NKP608: a selective NK-1 receptor antagonist with anxiolytic-like effects in the social interaction and social exploration test in rats

Regul Pept 2000 Dec 22;96(1-2):7-16.PMID:11102646DOI:10.1016/s0167-0115(00)00194-4.

NKP608 is a non-peptidic derivative of 4-aminopiperidine which acts as a selective, specific and potent antagonist at the neurokinin-1 (NK-1) receptor both in vitro and in vivo. In vitro, the binding of NKP608 to bovine retina was characterized by an IC50 of 2.6+/-0.4 nM, whereas the compound's affinity to other receptor binding sites, including NK-2 and NK-3, was much lower.

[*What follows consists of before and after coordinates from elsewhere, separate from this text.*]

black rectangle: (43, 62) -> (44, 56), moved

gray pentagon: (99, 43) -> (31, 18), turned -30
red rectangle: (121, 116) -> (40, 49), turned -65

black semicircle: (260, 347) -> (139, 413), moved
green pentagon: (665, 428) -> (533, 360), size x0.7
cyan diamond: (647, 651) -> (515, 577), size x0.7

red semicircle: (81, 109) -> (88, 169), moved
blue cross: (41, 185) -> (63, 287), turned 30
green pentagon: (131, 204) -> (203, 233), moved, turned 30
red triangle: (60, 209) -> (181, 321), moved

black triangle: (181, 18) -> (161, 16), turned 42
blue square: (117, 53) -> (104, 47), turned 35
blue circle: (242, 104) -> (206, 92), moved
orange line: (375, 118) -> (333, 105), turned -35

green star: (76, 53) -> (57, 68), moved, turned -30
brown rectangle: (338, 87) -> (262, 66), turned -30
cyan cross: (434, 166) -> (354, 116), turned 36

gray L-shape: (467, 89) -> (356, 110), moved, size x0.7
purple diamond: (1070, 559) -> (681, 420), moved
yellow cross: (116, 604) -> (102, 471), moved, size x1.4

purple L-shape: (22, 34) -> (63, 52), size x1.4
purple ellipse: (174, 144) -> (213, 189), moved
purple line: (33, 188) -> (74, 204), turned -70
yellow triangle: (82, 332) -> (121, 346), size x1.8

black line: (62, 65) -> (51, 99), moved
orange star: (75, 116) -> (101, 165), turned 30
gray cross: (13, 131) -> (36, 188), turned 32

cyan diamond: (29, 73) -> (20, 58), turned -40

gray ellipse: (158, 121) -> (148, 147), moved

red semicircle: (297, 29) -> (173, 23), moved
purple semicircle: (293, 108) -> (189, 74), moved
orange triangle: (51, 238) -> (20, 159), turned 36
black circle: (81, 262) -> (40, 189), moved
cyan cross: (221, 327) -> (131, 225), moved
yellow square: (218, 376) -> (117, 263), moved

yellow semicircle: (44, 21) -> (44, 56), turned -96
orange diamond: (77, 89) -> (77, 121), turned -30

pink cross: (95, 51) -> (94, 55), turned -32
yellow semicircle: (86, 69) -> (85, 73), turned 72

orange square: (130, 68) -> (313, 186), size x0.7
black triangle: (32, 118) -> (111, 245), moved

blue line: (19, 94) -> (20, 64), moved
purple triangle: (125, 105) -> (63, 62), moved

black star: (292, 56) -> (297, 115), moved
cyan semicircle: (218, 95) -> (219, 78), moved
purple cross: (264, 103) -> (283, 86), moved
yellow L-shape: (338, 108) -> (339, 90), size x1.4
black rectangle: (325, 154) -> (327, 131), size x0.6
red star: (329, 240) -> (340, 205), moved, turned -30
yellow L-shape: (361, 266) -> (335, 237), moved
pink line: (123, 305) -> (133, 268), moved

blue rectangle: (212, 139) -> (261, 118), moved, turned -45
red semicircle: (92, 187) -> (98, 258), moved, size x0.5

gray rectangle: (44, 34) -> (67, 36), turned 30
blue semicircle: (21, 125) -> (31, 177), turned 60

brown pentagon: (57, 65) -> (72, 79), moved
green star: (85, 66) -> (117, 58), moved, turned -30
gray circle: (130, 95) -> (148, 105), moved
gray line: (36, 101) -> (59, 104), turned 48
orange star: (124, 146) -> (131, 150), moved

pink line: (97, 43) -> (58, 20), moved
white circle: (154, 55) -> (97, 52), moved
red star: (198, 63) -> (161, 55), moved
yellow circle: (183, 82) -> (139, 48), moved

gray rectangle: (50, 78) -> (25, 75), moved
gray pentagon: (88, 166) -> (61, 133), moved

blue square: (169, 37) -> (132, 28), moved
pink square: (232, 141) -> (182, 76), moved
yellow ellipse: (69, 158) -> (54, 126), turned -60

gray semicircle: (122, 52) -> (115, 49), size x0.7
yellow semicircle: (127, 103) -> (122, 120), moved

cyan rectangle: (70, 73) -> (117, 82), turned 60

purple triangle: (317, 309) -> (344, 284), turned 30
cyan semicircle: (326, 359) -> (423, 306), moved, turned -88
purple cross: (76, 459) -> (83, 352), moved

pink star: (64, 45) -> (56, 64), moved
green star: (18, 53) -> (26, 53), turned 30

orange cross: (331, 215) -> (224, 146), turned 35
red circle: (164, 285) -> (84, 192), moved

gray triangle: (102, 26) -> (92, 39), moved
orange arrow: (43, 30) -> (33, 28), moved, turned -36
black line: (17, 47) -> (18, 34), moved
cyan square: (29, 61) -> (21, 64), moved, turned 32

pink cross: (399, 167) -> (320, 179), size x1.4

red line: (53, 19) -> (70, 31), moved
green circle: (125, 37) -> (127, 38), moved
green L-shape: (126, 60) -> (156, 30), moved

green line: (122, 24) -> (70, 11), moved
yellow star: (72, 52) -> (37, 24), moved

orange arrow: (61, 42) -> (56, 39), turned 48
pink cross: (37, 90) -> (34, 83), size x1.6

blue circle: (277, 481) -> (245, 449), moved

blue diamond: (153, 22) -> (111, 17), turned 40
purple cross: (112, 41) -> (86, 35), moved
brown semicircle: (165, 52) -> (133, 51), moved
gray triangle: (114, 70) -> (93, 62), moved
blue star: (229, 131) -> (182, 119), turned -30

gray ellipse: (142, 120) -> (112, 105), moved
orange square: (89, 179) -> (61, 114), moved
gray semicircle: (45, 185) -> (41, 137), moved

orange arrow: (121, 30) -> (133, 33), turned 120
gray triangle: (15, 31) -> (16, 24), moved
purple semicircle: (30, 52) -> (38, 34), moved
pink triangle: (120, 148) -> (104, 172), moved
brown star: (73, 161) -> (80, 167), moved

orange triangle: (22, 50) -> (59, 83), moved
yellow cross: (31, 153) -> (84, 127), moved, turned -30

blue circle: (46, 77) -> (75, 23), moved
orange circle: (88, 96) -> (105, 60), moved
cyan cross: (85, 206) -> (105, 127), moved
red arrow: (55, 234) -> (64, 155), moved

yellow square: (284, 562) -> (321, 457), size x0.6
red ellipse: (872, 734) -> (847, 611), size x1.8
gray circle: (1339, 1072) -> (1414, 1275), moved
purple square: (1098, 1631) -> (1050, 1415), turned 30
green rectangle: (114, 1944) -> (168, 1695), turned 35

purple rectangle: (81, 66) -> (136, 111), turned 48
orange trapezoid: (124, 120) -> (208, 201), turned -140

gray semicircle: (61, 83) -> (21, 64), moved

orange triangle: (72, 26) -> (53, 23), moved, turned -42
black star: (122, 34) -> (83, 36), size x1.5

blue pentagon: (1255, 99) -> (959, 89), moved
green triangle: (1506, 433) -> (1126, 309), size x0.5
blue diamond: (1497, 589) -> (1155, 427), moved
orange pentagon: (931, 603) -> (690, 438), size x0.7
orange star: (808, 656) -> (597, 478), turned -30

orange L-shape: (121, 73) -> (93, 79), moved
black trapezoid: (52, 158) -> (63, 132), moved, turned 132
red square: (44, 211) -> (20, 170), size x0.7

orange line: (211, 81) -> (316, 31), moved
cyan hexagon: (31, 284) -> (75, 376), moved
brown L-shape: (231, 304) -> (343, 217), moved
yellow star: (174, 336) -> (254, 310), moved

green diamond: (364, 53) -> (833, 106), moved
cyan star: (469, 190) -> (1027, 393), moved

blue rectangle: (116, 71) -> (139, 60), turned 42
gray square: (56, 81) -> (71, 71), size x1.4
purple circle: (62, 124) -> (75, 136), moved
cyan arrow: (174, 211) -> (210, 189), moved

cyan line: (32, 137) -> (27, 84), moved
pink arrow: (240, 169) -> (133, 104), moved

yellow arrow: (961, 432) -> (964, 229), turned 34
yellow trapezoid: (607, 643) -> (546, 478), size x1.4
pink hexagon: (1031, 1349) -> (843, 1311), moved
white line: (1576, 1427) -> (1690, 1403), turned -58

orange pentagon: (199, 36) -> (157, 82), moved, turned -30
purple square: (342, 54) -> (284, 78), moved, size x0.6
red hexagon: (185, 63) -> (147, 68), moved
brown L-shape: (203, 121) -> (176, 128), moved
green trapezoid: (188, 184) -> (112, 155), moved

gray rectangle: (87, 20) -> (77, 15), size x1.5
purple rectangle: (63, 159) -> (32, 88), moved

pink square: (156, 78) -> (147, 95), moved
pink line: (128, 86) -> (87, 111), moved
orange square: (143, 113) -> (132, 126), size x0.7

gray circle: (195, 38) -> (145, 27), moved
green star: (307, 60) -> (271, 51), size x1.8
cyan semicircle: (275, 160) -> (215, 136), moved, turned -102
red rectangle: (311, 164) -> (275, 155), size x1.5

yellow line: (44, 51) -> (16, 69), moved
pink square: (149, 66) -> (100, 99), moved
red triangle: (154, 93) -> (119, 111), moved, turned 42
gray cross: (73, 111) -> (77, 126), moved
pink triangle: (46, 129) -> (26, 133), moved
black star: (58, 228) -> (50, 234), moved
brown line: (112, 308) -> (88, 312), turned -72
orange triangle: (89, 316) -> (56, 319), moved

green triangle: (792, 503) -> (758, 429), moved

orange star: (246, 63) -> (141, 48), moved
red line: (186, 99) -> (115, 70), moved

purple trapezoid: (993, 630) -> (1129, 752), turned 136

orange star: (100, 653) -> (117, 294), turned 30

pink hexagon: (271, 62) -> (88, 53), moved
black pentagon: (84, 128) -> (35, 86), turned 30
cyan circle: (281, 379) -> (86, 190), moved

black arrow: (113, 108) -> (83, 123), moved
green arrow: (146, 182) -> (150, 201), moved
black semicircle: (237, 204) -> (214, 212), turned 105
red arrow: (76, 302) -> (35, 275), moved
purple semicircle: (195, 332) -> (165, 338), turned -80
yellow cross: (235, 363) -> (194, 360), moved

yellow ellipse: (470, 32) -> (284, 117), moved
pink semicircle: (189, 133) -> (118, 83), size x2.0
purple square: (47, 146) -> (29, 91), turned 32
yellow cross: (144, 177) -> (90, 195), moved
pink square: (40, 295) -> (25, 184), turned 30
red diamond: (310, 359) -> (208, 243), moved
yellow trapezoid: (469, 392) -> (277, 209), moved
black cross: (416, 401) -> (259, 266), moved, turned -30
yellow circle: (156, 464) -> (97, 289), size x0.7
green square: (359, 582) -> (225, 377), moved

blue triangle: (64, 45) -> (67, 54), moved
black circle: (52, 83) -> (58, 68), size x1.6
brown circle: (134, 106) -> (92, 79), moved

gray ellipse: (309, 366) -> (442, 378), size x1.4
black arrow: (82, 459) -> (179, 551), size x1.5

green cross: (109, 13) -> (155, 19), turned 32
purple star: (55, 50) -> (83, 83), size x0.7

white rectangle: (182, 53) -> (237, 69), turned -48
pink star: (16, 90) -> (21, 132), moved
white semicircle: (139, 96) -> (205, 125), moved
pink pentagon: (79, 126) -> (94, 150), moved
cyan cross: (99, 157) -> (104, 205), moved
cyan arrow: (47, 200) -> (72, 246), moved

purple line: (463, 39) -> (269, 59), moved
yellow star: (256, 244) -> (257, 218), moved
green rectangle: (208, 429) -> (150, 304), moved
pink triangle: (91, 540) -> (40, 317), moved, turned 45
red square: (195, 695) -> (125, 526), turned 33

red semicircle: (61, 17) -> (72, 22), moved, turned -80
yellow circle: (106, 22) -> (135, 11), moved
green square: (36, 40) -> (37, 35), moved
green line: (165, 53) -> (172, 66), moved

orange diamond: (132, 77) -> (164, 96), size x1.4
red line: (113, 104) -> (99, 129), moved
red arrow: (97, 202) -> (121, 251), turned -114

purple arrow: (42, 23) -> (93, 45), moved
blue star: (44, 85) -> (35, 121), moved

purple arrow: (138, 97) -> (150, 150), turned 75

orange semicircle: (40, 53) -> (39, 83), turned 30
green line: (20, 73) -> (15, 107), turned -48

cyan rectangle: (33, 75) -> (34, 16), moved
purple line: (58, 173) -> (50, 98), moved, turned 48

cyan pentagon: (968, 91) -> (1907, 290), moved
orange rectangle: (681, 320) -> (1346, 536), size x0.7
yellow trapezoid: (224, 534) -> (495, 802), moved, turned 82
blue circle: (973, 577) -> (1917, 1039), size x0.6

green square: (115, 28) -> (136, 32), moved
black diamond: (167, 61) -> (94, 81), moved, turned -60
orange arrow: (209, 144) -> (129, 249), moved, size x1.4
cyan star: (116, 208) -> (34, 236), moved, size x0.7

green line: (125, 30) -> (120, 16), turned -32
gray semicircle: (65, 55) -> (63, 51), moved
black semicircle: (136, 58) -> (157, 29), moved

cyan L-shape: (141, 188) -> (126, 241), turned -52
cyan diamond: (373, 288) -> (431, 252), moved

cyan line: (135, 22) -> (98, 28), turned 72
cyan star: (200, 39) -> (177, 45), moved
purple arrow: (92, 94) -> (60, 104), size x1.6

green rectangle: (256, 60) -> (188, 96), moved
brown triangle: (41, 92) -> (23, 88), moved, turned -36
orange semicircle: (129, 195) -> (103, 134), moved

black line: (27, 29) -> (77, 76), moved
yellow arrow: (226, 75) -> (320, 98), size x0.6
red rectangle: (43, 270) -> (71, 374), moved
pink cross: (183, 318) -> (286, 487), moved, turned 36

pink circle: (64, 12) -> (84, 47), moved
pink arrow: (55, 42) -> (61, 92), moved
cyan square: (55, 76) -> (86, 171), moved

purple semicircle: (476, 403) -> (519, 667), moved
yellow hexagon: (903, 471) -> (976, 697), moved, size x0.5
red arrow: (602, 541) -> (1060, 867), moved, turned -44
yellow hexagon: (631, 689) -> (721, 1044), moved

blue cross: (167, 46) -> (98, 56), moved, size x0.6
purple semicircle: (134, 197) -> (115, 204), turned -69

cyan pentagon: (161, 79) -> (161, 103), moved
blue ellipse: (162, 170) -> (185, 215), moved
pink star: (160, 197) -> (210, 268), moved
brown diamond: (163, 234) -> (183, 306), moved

Species differences in IC(50) values with NKP608 were less pronounced than with previously described NK-1 receptor antagonists, being 13+/-2 and 27+/-2 nM in gerbil midbrain and rat striatum, respectively. In vivo, using the hind foot thumping model in gerbils, NKP608 exhibited a potent NK-1 antagonistic activity following oral administration (ID(50)=0.23 mg/kg; 2 h pretreatment), supporting a central activity of NKP608. The compound had a long duration of action with an ID(50) value of 0. 15 mg/kg p.o. and 0.38 mg/kg p.o. following a pretreatment of 5 and 24 h, respectively. Following a subchronic administration for 7 consecutive days (once daily) there was no evidence for the development of tolerance or accumulation. In the social interaction test performed in a highly illuminated, unfamiliar test arena, NKP608 specifically increased the time the two rats spent in social contact, and there was no concomitant increase in parameters reflecting general activity, i.e. ambulation (number of square entries) or the number of rearings. Active social time was maximally increased at a dose range of 0.01-1 mg/kg p.o. NKP608, the effect being weaker or absent at both lower (0.001 mg/kg p.o.) and higher (10 mg/kg p.o.) doses. A comparable bell-shaped dose-response relation was seen in the social exploration test in rats. In this modified resident/intruder paradigm, maximal increase in social contact of the intruder rat directed towards the resident rat was seen at a similar dose range (0.03-3 mg/kg p.o.) The effects observed following an acute oral administration of NKP608 were comparable to those seen following a treatment with the well-known benzodiazepine, chlordiazepoxide, in both these tests. These findings indicate that NKP608 exhibits an anxiolytic-like effect and that this effect, as concluded from the observed antagonism of the hind foot thumping induced by i.c.v. administration of the NK-1 receptor agonist SPOMe, is centrally mediated. This makes this compound a potentially promising candidate for treating anxiety-related disorders in humans.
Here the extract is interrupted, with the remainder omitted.